Notes from the Archives: Maserati Tipo 151

May 25th, 2017 by James Chartres

By Gary Horstkorta

On September 10, 1962, barely four months after the conclusion of the 24 Hours of Le Mans, one of the cars from that race sat in the paddock at Vaca Valley Raceway waiting for the beginning of a Divisional race. The car was a Maserati Tipo 151 enter by well known Bay Area car dealer Bev Spencer. This was not just another race car but a special car, a former Briggs Cunningham team car.

Cunningham had been a regular competitor at Le Mans beginning in the 1950’s originally with a pair of Cadillacs athen progressing through a series of his own designed race cars. Coming close but not quite on the podium he contracted with the Maserati factory to build two special coupes for the 1962 race. The cars, designated Tip0 151 with sn. 004 and 006 were front engine models with powerful 4-liter, 4 cam, 350hp V-8s providing plenty of power for the 24 Hour race. Unfortunately, 006 driven by Jim Kimberly and Dr. Dick Thompson was retired after five hours as a result of failing brakes and 004, five hours later with a failed suspension.

4 Liter, 4 cam, 350hp, V-8 engine, a brute

After the car was repaired, Cunningham entered it in races at Elkhart Lake and Bridgehampton race with Augie Pabst at the wheel finishing third and a DNF respectively. Next race was at Riverside for the LA Times Grand Prix where the car finished seventh. After the race the car was sold to Bev Spencer, the first of several cars he would campaign for the next several years. For the Vaca Valley race, Spencer hired local hot shoe, Stan Peterson to drive the car. Upon inspecting the car, Peterson was skeptical of the cars chances based his assessment of the cars design.
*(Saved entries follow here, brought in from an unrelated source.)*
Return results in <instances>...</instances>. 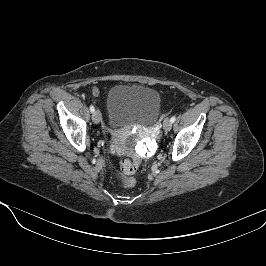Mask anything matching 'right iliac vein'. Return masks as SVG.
<instances>
[{"mask_svg": "<svg viewBox=\"0 0 266 266\" xmlns=\"http://www.w3.org/2000/svg\"><path fill=\"white\" fill-rule=\"evenodd\" d=\"M92 121L95 124H98L101 121V113H100L99 110H96V111L93 112V114H92Z\"/></svg>", "mask_w": 266, "mask_h": 266, "instance_id": "right-iliac-vein-1", "label": "right iliac vein"}]
</instances>
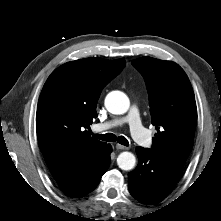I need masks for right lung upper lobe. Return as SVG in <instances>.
<instances>
[{
  "label": "right lung upper lobe",
  "instance_id": "1",
  "mask_svg": "<svg viewBox=\"0 0 221 221\" xmlns=\"http://www.w3.org/2000/svg\"><path fill=\"white\" fill-rule=\"evenodd\" d=\"M125 65L123 58H86L68 62L48 77L38 101L36 131L56 182L96 167L107 155L110 145L83 129L97 117L102 89Z\"/></svg>",
  "mask_w": 221,
  "mask_h": 221
}]
</instances>
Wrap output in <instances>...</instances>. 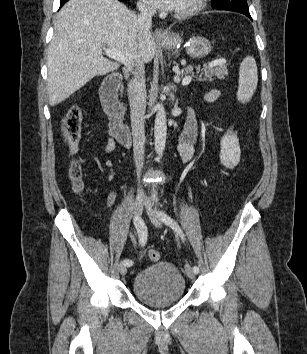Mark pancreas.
<instances>
[{
    "label": "pancreas",
    "instance_id": "cf45deb5",
    "mask_svg": "<svg viewBox=\"0 0 307 354\" xmlns=\"http://www.w3.org/2000/svg\"><path fill=\"white\" fill-rule=\"evenodd\" d=\"M213 62L204 65L203 68L196 66L197 71L196 80L197 81H212L213 78L223 79L228 75L227 66L224 64L212 65ZM194 66L188 65L181 72L184 75L190 74L193 72Z\"/></svg>",
    "mask_w": 307,
    "mask_h": 354
}]
</instances>
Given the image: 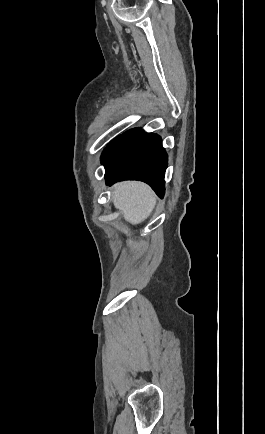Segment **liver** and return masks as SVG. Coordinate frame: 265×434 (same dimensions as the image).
I'll use <instances>...</instances> for the list:
<instances>
[{"mask_svg":"<svg viewBox=\"0 0 265 434\" xmlns=\"http://www.w3.org/2000/svg\"><path fill=\"white\" fill-rule=\"evenodd\" d=\"M156 196L142 182H121L113 188L111 202L130 224H141L152 214L156 206Z\"/></svg>","mask_w":265,"mask_h":434,"instance_id":"liver-1","label":"liver"}]
</instances>
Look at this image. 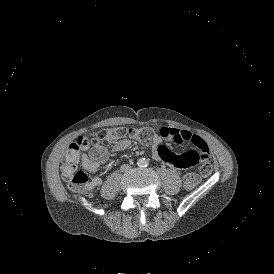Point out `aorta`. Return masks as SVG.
Instances as JSON below:
<instances>
[{"instance_id": "762f6f07", "label": "aorta", "mask_w": 274, "mask_h": 274, "mask_svg": "<svg viewBox=\"0 0 274 274\" xmlns=\"http://www.w3.org/2000/svg\"><path fill=\"white\" fill-rule=\"evenodd\" d=\"M139 165L140 166H146L147 165V161L145 159H140L139 160Z\"/></svg>"}]
</instances>
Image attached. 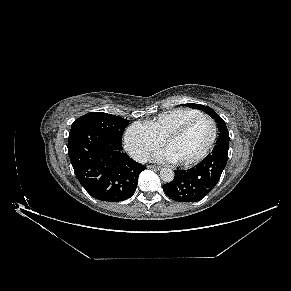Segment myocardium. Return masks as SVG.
<instances>
[{
    "instance_id": "myocardium-1",
    "label": "myocardium",
    "mask_w": 291,
    "mask_h": 291,
    "mask_svg": "<svg viewBox=\"0 0 291 291\" xmlns=\"http://www.w3.org/2000/svg\"><path fill=\"white\" fill-rule=\"evenodd\" d=\"M201 119H205V120L209 121L211 126H212V135H211L210 141L208 142L207 146L204 148V150L199 155H197L196 157H194L190 160H187V161H175L176 164L183 166V167H189V166L195 165V164L199 163L200 161H202L208 155V153L211 151V149L213 148V146L216 142V139H217V124L212 117L205 115V114H201V115L195 116L193 118H190L189 120L185 121L180 126H178L176 129L171 131L163 139V145L167 146V144L169 142L180 137L182 134H184L188 130V128L190 126H192L195 122H197Z\"/></svg>"
}]
</instances>
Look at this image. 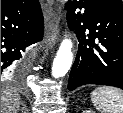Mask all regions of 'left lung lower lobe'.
Wrapping results in <instances>:
<instances>
[{"label":"left lung lower lobe","mask_w":123,"mask_h":113,"mask_svg":"<svg viewBox=\"0 0 123 113\" xmlns=\"http://www.w3.org/2000/svg\"><path fill=\"white\" fill-rule=\"evenodd\" d=\"M66 8L69 28L79 41L68 89L86 84L123 89L121 0H71Z\"/></svg>","instance_id":"0a47b994"}]
</instances>
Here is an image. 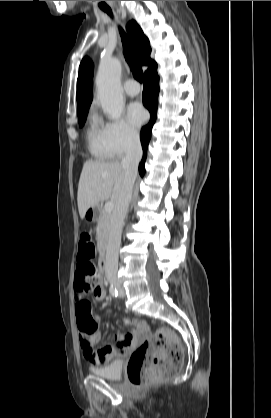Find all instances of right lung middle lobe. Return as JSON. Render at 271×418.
<instances>
[{
    "label": "right lung middle lobe",
    "instance_id": "obj_1",
    "mask_svg": "<svg viewBox=\"0 0 271 418\" xmlns=\"http://www.w3.org/2000/svg\"><path fill=\"white\" fill-rule=\"evenodd\" d=\"M87 114H82L78 116L79 126L82 127L85 123Z\"/></svg>",
    "mask_w": 271,
    "mask_h": 418
}]
</instances>
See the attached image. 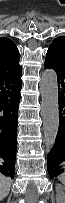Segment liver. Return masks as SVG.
Listing matches in <instances>:
<instances>
[{"label":"liver","mask_w":65,"mask_h":203,"mask_svg":"<svg viewBox=\"0 0 65 203\" xmlns=\"http://www.w3.org/2000/svg\"><path fill=\"white\" fill-rule=\"evenodd\" d=\"M11 179L3 175L0 176V199H4L10 192Z\"/></svg>","instance_id":"liver-1"}]
</instances>
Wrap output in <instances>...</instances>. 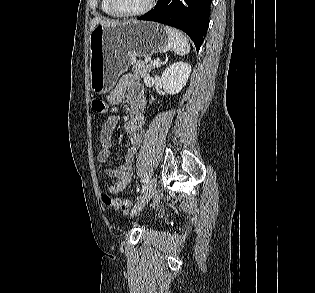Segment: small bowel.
Here are the masks:
<instances>
[{
	"label": "small bowel",
	"mask_w": 315,
	"mask_h": 293,
	"mask_svg": "<svg viewBox=\"0 0 315 293\" xmlns=\"http://www.w3.org/2000/svg\"><path fill=\"white\" fill-rule=\"evenodd\" d=\"M126 98H128L130 102V118L125 124V130L130 146L125 155L123 164L115 169H105V174L107 176L116 179L115 183H112L107 187V190L113 194L123 191L132 179L134 159L143 139L146 124L143 87L136 83L133 76L130 74L124 75L108 96V102L112 106V111L101 128V148L97 154V161L99 163H105L109 158L112 149V135L119 119L117 110L119 105Z\"/></svg>",
	"instance_id": "small-bowel-1"
}]
</instances>
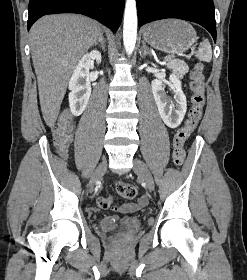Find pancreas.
<instances>
[{
  "mask_svg": "<svg viewBox=\"0 0 247 280\" xmlns=\"http://www.w3.org/2000/svg\"><path fill=\"white\" fill-rule=\"evenodd\" d=\"M166 66L167 68L172 69L173 73L179 78H183V76L189 71V67L186 63L179 59L169 60Z\"/></svg>",
  "mask_w": 247,
  "mask_h": 280,
  "instance_id": "obj_1",
  "label": "pancreas"
}]
</instances>
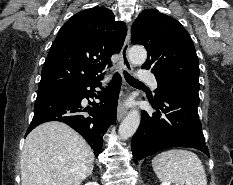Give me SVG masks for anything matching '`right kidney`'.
<instances>
[{"instance_id":"ca27d5eb","label":"right kidney","mask_w":233,"mask_h":185,"mask_svg":"<svg viewBox=\"0 0 233 185\" xmlns=\"http://www.w3.org/2000/svg\"><path fill=\"white\" fill-rule=\"evenodd\" d=\"M85 185H99L97 182H88Z\"/></svg>"}]
</instances>
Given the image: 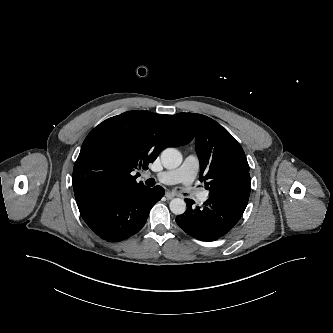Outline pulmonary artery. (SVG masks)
<instances>
[{
    "instance_id": "obj_1",
    "label": "pulmonary artery",
    "mask_w": 333,
    "mask_h": 333,
    "mask_svg": "<svg viewBox=\"0 0 333 333\" xmlns=\"http://www.w3.org/2000/svg\"><path fill=\"white\" fill-rule=\"evenodd\" d=\"M198 170V158L195 155H188L180 167L173 170L159 172L155 174V178L163 184L183 183L185 185H189L194 181ZM208 197V191H202L198 195L200 201H206Z\"/></svg>"
}]
</instances>
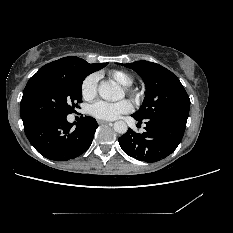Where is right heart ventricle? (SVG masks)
Wrapping results in <instances>:
<instances>
[{
	"instance_id": "obj_1",
	"label": "right heart ventricle",
	"mask_w": 233,
	"mask_h": 233,
	"mask_svg": "<svg viewBox=\"0 0 233 233\" xmlns=\"http://www.w3.org/2000/svg\"><path fill=\"white\" fill-rule=\"evenodd\" d=\"M107 76L123 86H130L134 82V77L125 70H110L107 72Z\"/></svg>"
}]
</instances>
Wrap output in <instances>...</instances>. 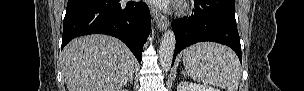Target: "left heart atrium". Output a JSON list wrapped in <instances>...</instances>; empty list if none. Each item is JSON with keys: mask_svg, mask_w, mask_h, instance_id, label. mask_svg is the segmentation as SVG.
I'll return each mask as SVG.
<instances>
[{"mask_svg": "<svg viewBox=\"0 0 304 91\" xmlns=\"http://www.w3.org/2000/svg\"><path fill=\"white\" fill-rule=\"evenodd\" d=\"M154 2L159 3V5H160L161 7H166V6H168L172 1H170V0H162V1H154Z\"/></svg>", "mask_w": 304, "mask_h": 91, "instance_id": "39dd6f15", "label": "left heart atrium"}]
</instances>
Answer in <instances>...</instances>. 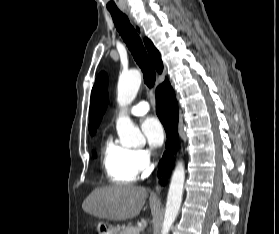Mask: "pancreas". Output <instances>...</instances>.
<instances>
[{"mask_svg":"<svg viewBox=\"0 0 279 234\" xmlns=\"http://www.w3.org/2000/svg\"><path fill=\"white\" fill-rule=\"evenodd\" d=\"M119 234H139V230L135 226L128 225L127 227L123 228Z\"/></svg>","mask_w":279,"mask_h":234,"instance_id":"cf45deb5","label":"pancreas"}]
</instances>
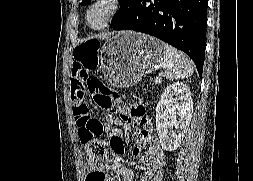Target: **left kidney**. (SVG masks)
Returning a JSON list of instances; mask_svg holds the SVG:
<instances>
[{
	"instance_id": "5707ae66",
	"label": "left kidney",
	"mask_w": 253,
	"mask_h": 181,
	"mask_svg": "<svg viewBox=\"0 0 253 181\" xmlns=\"http://www.w3.org/2000/svg\"><path fill=\"white\" fill-rule=\"evenodd\" d=\"M192 113L193 101L189 88L182 82L168 85L156 107V128L164 150L174 151L179 147Z\"/></svg>"
}]
</instances>
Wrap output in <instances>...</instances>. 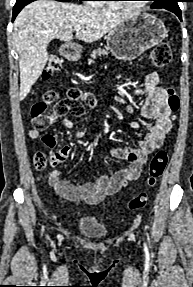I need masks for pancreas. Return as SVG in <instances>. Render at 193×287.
<instances>
[{"mask_svg": "<svg viewBox=\"0 0 193 287\" xmlns=\"http://www.w3.org/2000/svg\"><path fill=\"white\" fill-rule=\"evenodd\" d=\"M108 55V51L105 49H96L93 51V53L91 54V57L88 59V65H91L92 63H94V60L97 59V57H105Z\"/></svg>", "mask_w": 193, "mask_h": 287, "instance_id": "cf45deb5", "label": "pancreas"}]
</instances>
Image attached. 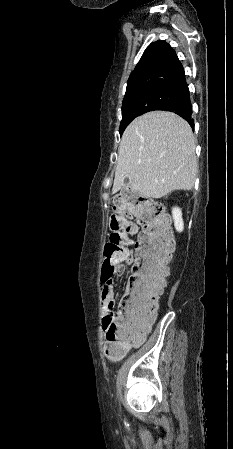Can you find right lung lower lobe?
<instances>
[{
  "mask_svg": "<svg viewBox=\"0 0 233 449\" xmlns=\"http://www.w3.org/2000/svg\"><path fill=\"white\" fill-rule=\"evenodd\" d=\"M182 91L183 97L181 99L170 102L161 107L159 110L171 111L178 114L184 118L192 128H194V120L192 119V105L190 102L188 86L186 85Z\"/></svg>",
  "mask_w": 233,
  "mask_h": 449,
  "instance_id": "right-lung-lower-lobe-1",
  "label": "right lung lower lobe"
}]
</instances>
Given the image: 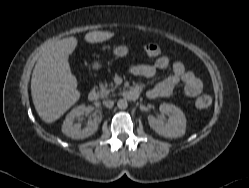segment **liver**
<instances>
[{
  "instance_id": "liver-1",
  "label": "liver",
  "mask_w": 249,
  "mask_h": 188,
  "mask_svg": "<svg viewBox=\"0 0 249 188\" xmlns=\"http://www.w3.org/2000/svg\"><path fill=\"white\" fill-rule=\"evenodd\" d=\"M115 34L92 31L85 35L88 43H101ZM75 37L49 44L39 57L31 79V94L35 109L46 123L59 119L80 99L77 79L69 66V55L77 46Z\"/></svg>"
}]
</instances>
Despite Peterson’s misgivings about the car, he was in the middle of the front row at race time. On his right was the new Corvette Z06 driven by Paul Rheinhart and on his left, Dan Gillum’s Maserati 150S, both good drivers. Also in the field were Merle Brennan in his Jaguar D-type/Chevy and the Ferrari/Chevy of Bill Sherwood. At the green flag, Brennan shot to the front from the second row with Peterson right on his tail. The positions remained the same as the crossed the S/F line to begin lap two.

As they approached the turn one right hander, Peterson drifted wide into the marbles, then onto the grass and rolled the Maserati. Whether this development was due to a mechanical issue or Peterson’s lack of any practice time in the car was up for discussion. Fortunately, the car landed in a muddy area which absorbed much of the impact of the crash minimizing the damage but ruined the cars debut in the SFR.

Reinhart, Peterson, Gillum on the front row at Vaca Valley

With primarily cosmetic damage, Peterson repaired it in his Oakland speed shop and two weeks after the Vacaville event, the car appeared in the San Francisco Imported Car Show.  In December, the Tipo 151 had a brief on-screen appearance in a short movie called “This is Laguna Seca” directed by SFR photographer Bill Hewitt. Shortly thereafter, the car was advertised for sale in Road & Track magazine for $7,950. It was purchased by Southern Californian drag race team owner Chuck Jones who wanted to go road racing.

Chuck Jones entered it under his Team Meridian banner for driver Skip Hudson at Cotati – where Hudson drove it with the doors removed finishing third. Jones then advertised it for sale in the July 27, 1963, edition of ‘Competition Press’, asking $8,250. In the absence of attractive offers for the car, it was then driven solo by Hudson in the Road America ‘500’ officially finishing 17th. Briggs Cunningham was so impressed by Hudson’s effort he gave the team his remaining stock of Maserati 151 components, including three spare V8 engines, two gearboxes and the burned-out wreckage of ‘004’ – which was subsequently buried in a landfill site near Newport Beach. Jones retired the Maserati, painted it red and registered it as a California street car. Two years later, he sold the Maserati to a San Francisco resident for cash and a Lincoln Continental.

Fifty-three years later, Tipo 151 at Rolex Monterey Motorsports Reunion

The car was held in private hands until 1983, when Maserati enthusiast, Peter Kaus, purchased the car and returned it to its original Cunningham colors to display it in his Rosso-Bianco museum in Aschaffenburg, Germany. In 2006 the Maserati was sold to Lawrence Auriana, who undertook a full restoration to make it race-worthy once again. The car was entered in that year’s Rolex Monterey Motorsports Reunion and driven by Derek Hill. It was subsequently raced at the Goodwood Festival of Speed and then sold to an American collector at auction for a reported $1.5 million at the end of 2006. And to think, had you been around in 1962, you could have bought this car for less than $8,000!